Find out what your duties are.
If you are not able to carry out those duties,
- get training,
- appoint someone else who can, or
- decide you won’t be a Fiduciary.
Follow the Plan Document.
- Read the Summary Plan Description.
- Read parts of the plan document that cover your duties.
- Act solely in the interest of plan participants and their beneficiaries, with the exclusive purpose of providing benefits to them.
- Carry out your duties with skill, prudence, and diligence.
- Avoid conflicts of interest.
If you are responsible for any of the plan assets or other financial aspects of the plan,
- Make sure plan assets do not get diverted.
- Make sure Payroll deferrals make it from the employer to the trust.
- Make sure employer contributions are deposited to the Trust.
- Pay only reasonable expenses of administering the plan and investing its assets.
- Make sure assets are invested with reasonable safety and diversification.
- If you do not know how to do this, hire someone who does.
Document your actions and meetings.
- Who was at the meeting?
- When was the meeting?
- Where was the meeting?
- What was decided?
- What are the action items coming from the meeting, and who is assigned to implement them?
- Is there a time frame?
- Why did you decide to take or not take this action?
Process is important.
- If the decision is not perfect, is it at least well thought out?
- Was anyone consulted?
- What information was used to make the decision?

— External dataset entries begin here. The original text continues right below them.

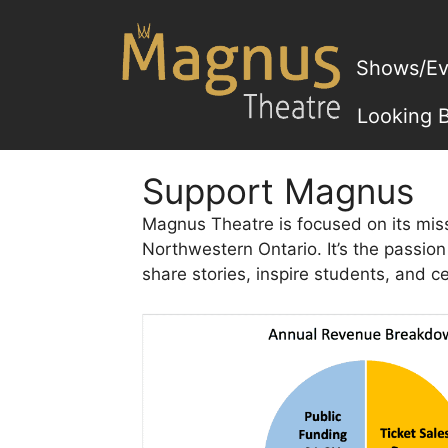
Skip
to
content
Shows/Ev
Looking 
Support Magnus
Magnus Theatre is focused on its miss
Northwestern Ontario. It’s the passio
share stories, inspire students, and c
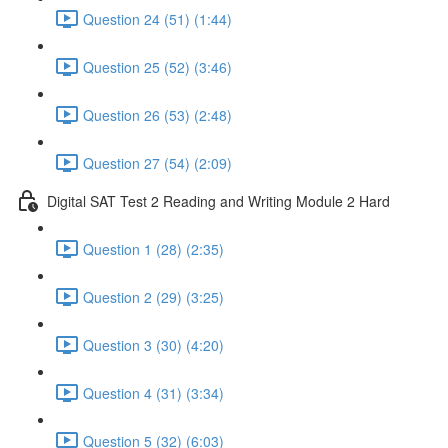
Question 24 (51) (1:44)
Question 25 (52) (3:46)
Question 26 (53) (2:48)
Question 27 (54) (2:09)
Digital SAT Test 2 Reading and Writing Module 2 Hard
Question 1 (28) (2:35)
Question 2 (29) (3:25)
Question 3 (30) (4:20)
Question 4 (31) (3:34)
Question 5 (32) (6:03)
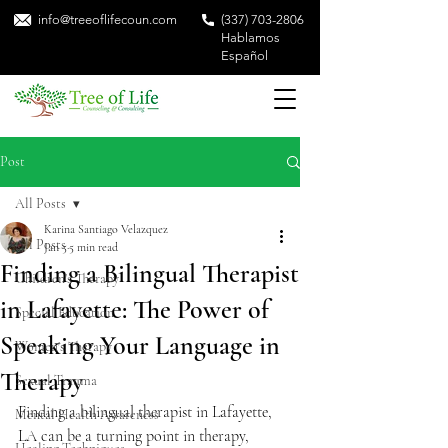
info@treeoflifecoun.com
(337) 703-2806
Hablamos
Español
Post
All Posts
Karina Santiago Velazquez
All Posts
Jan 5
5 min read
Finding a Bilingual Therapist
Children's Therapy
in Lafayette: The Power of
Special Education
Speaking Your Language in
Women's Therapy
Therapy
Sexual Trauma
Finding a bilingual therapist in Lafayette, 
Mental Health Awareness
LA can be a turning point in therapy, 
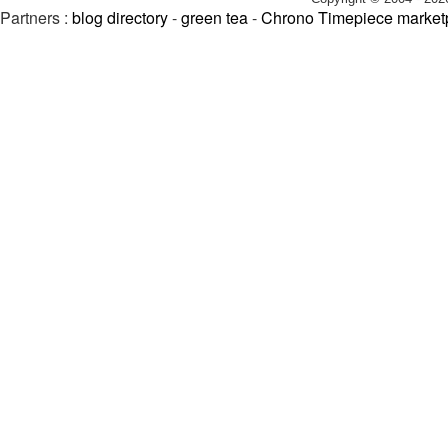
Partners :
blog directory
-
green tea
-
Chrono Timepiece market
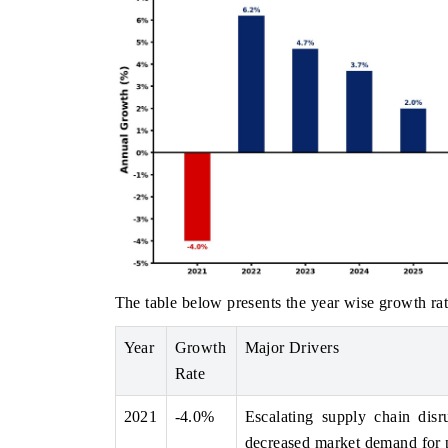
The table below presents the year wise growth rat
Year
Growth
Major Drivers
Rate
2021
-4.0%
Escalating supply chain disru
decreased market demand for 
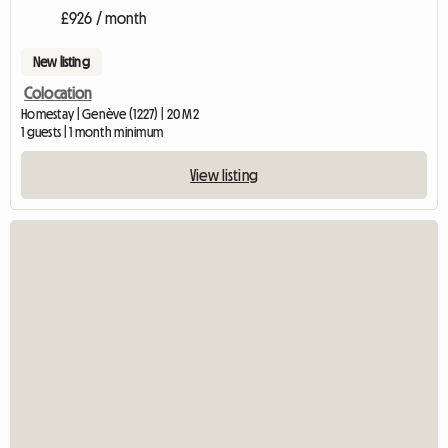
£926 / month
New listing
Colocation
Homestay | Genève (1227) | 20 M2
1 guests | 1 month minimum
View listing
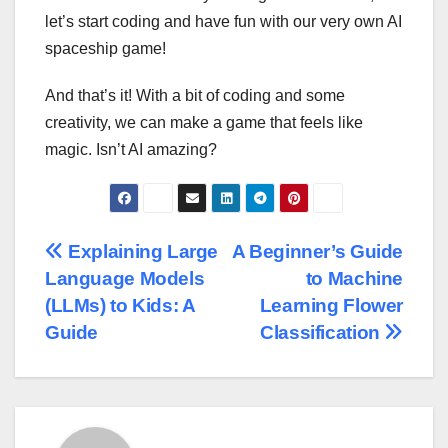
let’s start coding and have fun with our very own AI
spaceship game!
And that’s it! With a bit of coding and some
creativity, we can make a game that feels like
magic. Isn’t AI amazing?
Post
Explaining Large
A Beginner’s Guide
Language Models
to Machine
navigation
(LLMs) to Kids: A
Learning Flower
Guide
Classification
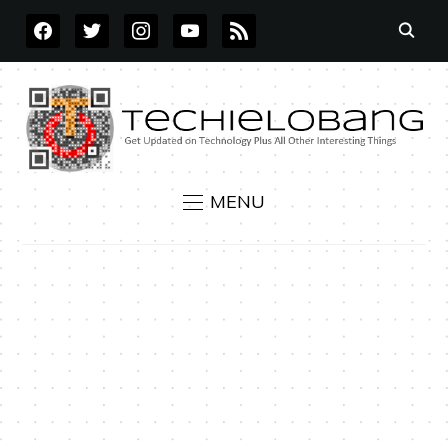
FACEBOOK
TWITTER
INSTAGRAM
YOUTUBE
RSS
MENU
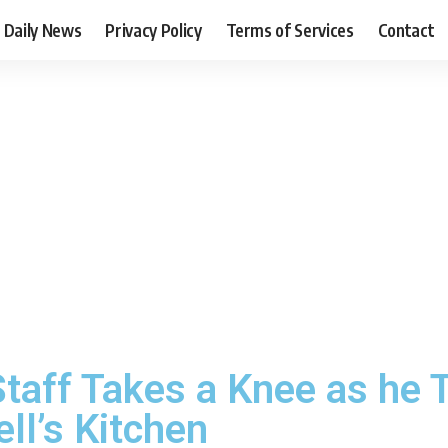
Daily News
Privacy Policy
Terms of Services
Contact
taff Takes a Knee as he 
ll’s Kitchen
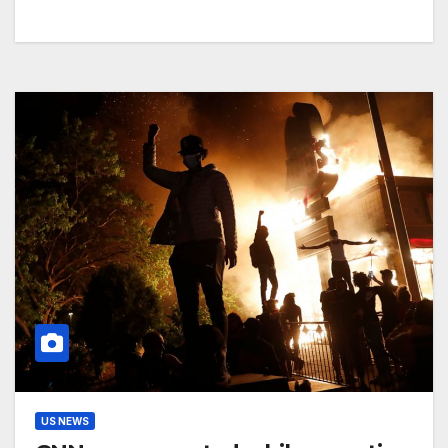
US NEWS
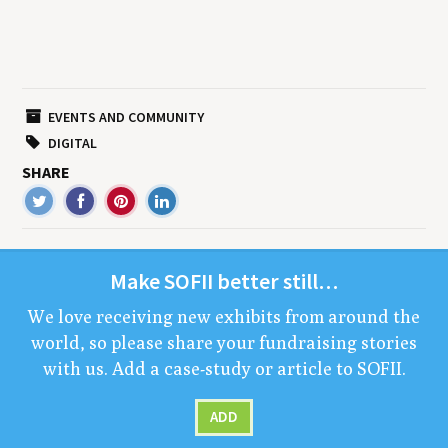
EVENTS AND COMMUNITY
DIGITAL
SHARE
Make
SOFII
bet­ter still…
We love receiv­ing new exhibits from around the
world, so please share your fundrais­ing sto­ries
with us. Add a case-study or arti­cle to
SOFII
.
ADD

- Will there be a future meeting?
All of this may sound like a dull school board meeting, but when it comes to a retirement plan, drama is not a plus.
Even if you are not having meetings and are deciding everything on your own, follow these rules. Documentation will help you stay on track and will help you explain yourself, if someone takes exception to any of your decisions.
Part 3: 10-Point Checklist for Plan Fiduciaries
This handy checklist of what you need to know can help ensure that you are meeting all of your responsibilities and accomplishing the plan’s objectives.
1. Fiduciary Roles and Responsibilities
2. Plan Documents
3. Fidelity Bond, Fiduciary Liability Insurance
4. Service Provider Contracts
5. Government Reporting
6. Employee Communication Materials
7. Administrative Policies and Procedures
8. Annual Compliance Tests
9. Meeting Minutes
10. Annual Review of Materials
Although Federal administrations may have different emphasis on enforcement, the general rules of what you need to know to be a Fiduciary remains constant.